Herbster, who was born in Goshen, Ind., was a four-year varsity player and two-time all-conference performer at LaVille, where his coaches were Gene Baker at the beginning and Dan Jones for the last two seasons.

He hit .333 as a freshman, broke his ankle a week into his sophomore year then .395 as a junior and .450 as a senior.

“(Jones) was perfect for me because his thing was personal fitness,” says Herbster. “This kind of lit the first spark in value of personal health and it helped me rehab back from a broken ankle.”

At Grace, Herbster was part of a program led by head coach Bill Barr. After being on the junior varsity his first two seasons, Q hit .320 as a junior and kept on working to get better.

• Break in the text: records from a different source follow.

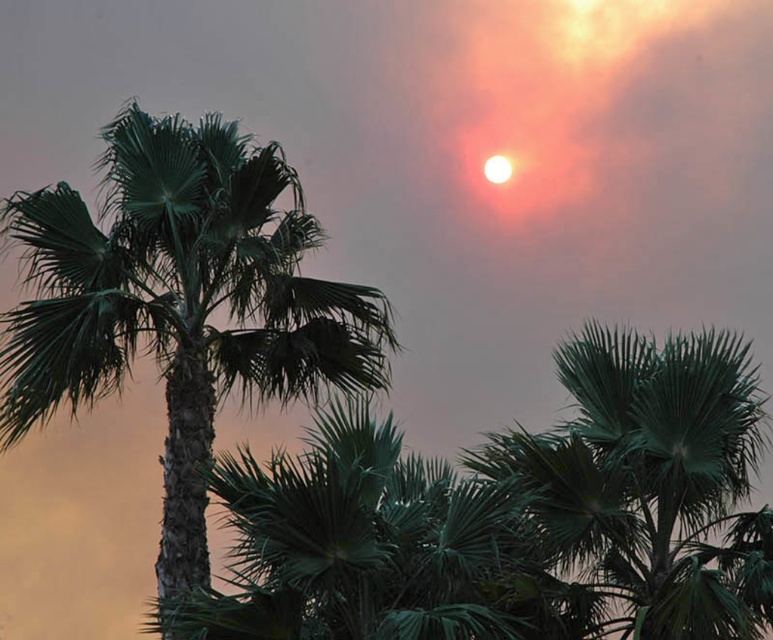 Can you confirm if green leafy palm tree at center is positioned to the right of green leafy palm tree at upper center?

In fact, green leafy palm tree at center is to the left of green leafy palm tree at upper center.

The image size is (773, 640). What do you see at coordinates (179, 301) in the screenshot?
I see `green leafy palm tree at center` at bounding box center [179, 301].

Find the location of a particular element. Image resolution: width=773 pixels, height=640 pixels. green leafy palm tree at center is located at coordinates (179, 301). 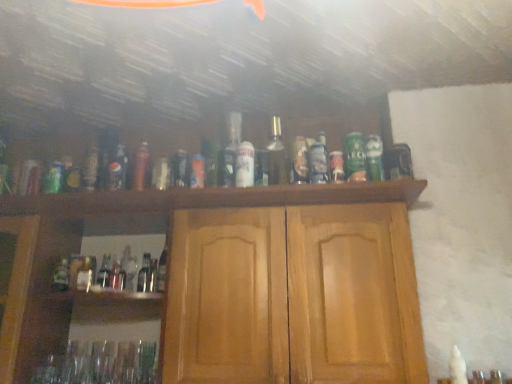 Locate an element on the screen. blank space to the left of matte glass bottle at center, marked as the 3th bottle in a right-to-left arrangement is located at coordinates tap(187, 208). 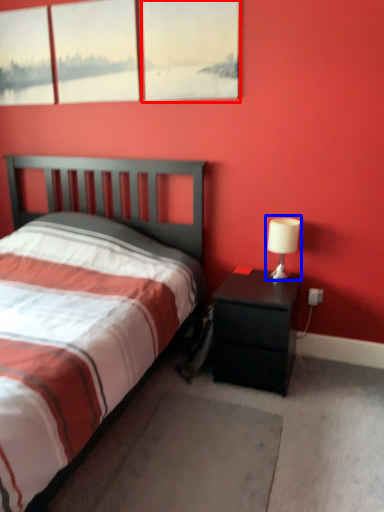 Question: Which object is further to the camera taking this photo, window (highlighted by a red box) or table lamp (highlighted by a blue box)?

Choices:
 (A) window
 (B) table lamp

Answer: (B) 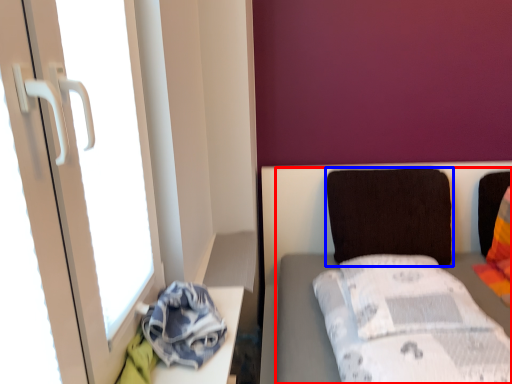 Question: Which of the following is the closest to the observer, furniture (highlighted by a red box) or pillow (highlighted by a blue box)?

Choices:
 (A) furniture
 (B) pillow

Answer: (A) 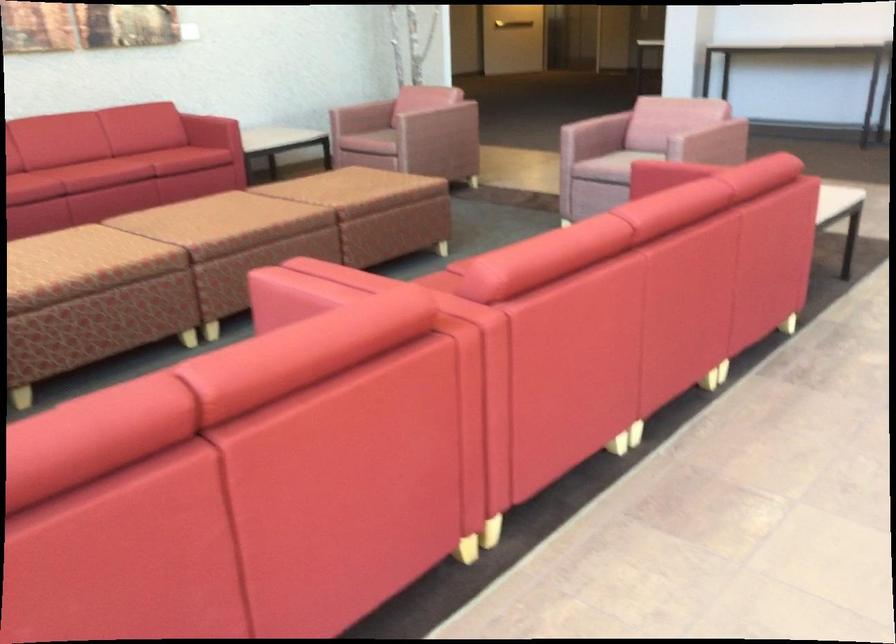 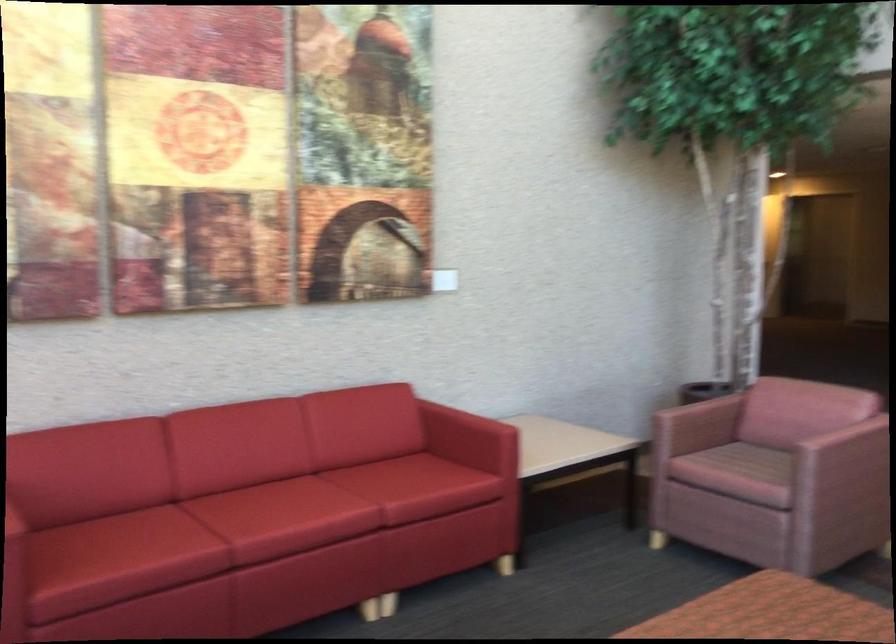 Where in the second image is the point corresponding to pixel 142 162 from the first image?

(363, 533) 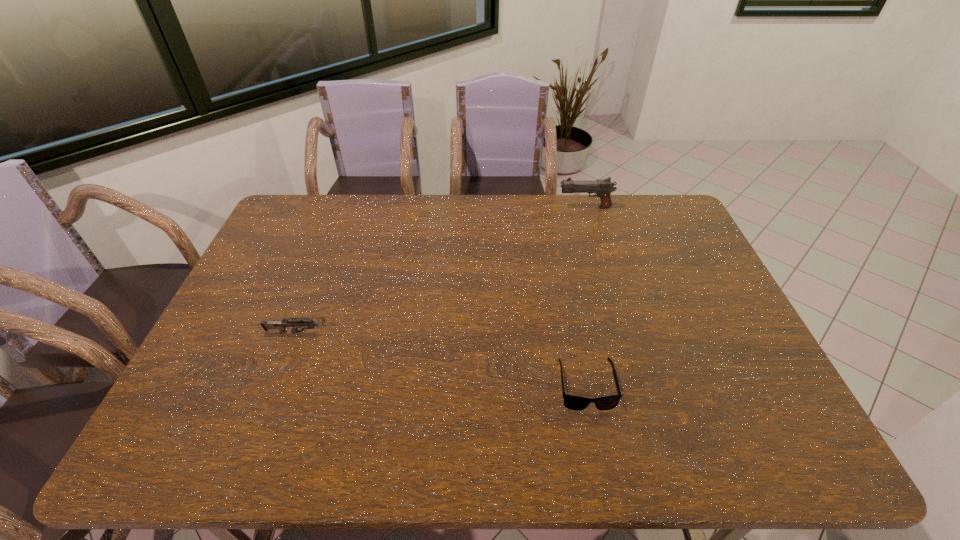 The image size is (960, 540). Identify the location of vacant point that satisfies the following two spatial constraints: 1. in the direction the farthest object is aimed; 2. on the front-facing side of the nearest object. (636, 384).

I want to click on free point that satisfies the following two spatial constraints: 1. in the direction the taller gun is aimed; 2. on the front-facing side of the nearest object, so click(x=636, y=384).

“I literally treated it like a full-time job in college,” says Herbster. “It was over 40 hours a week in the off-season (fall). My senior year, the game felt easy that fall in scrimmages so I graduated early to find better competition.”

After graduating early, he went to the Pecos League and played in the spring league with the 2016 Houston Apollos. After pulling his hamstring three times, he came back to Indiana to rehab and get a job.

“I didn’t want to be done playing because I knew why I had failed and knew I could fix it,” says Herbster. “But it meant I had to wait a whole year before playing and I had to get a job because I was newly-married (to Katrina).

“Looking back, I’m not sure how I got through that summer because I worked each weekday at the Menards in Warsaw from 5 a.m. to 3 p.m., had physical therapy in Mishawaka on Tuesdays and Thursdays, played in South Bend for the South Bend Cardinals on Tuesdays, Thursdays and Saturdays (I was only cleared to jog, but it was still live at-bats), cleaned medical buildings at night for two hours, lifted (weights) on Mondays, Wednesdays and Fridays, and all while finishing up my masters work online.

“That summer I lived on four hours of sleep and Rockstar Energy. But I had to because we were poor. I had therapy to pay for and a dream so couldn’t give up.:

Herbster went back to the Pecos League in 2017, hit .360 in the spring league with the Bisbee Sea Lions and was signed for the summer league by the Hollywood Stars. After a 1-for-7 start a a pinch hitter for the expansion team that played all its games on the road and Herbster was cut.

“I began the 28-hour drive back to my wife with the same problem again: workout for another year and wait for another opportunity,” says Herbster. “I couldn’t quit because I didn’t feel I had failed. After 10 months of lifting, working delivery, going to a speed guy and taking at-bats against my buddy that pitched with me in college, I got an email from (the Czech Republic) for this opportunity and I took it.”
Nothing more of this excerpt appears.